Directions for this task ▸
From the line with "incorporation" onward, reproduce each line of the entries exactly, ending at the last one, and add nothing.

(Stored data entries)

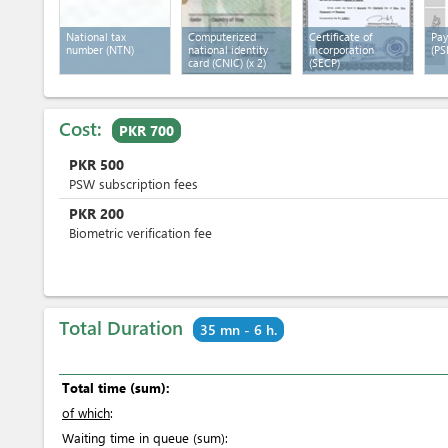
National tax
Computerized
Certificate of
Pay
number (NTN)
national identity
incorporation
(PS
card (CNIC)
(x 2)
(SECP)
Cost:
PKR 700
PKR
500
PSW subscription fees
PKR
200
Biometric verification fee
Total Duration
35 mn - 6 h.
Total time (sum):
of which
:
Waiting time in queue (sum):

Output for this task ▸
incorporation
(PS
card (CNIC)
(x 2)
(SECP)
Cost:
PKR 700
PKR
500
PSW subscription fees
PKR
200
Biometric verification fee
Total Duration
35 mn - 6 h.
Total time (sum):
of which
:
Waiting time in queue (sum):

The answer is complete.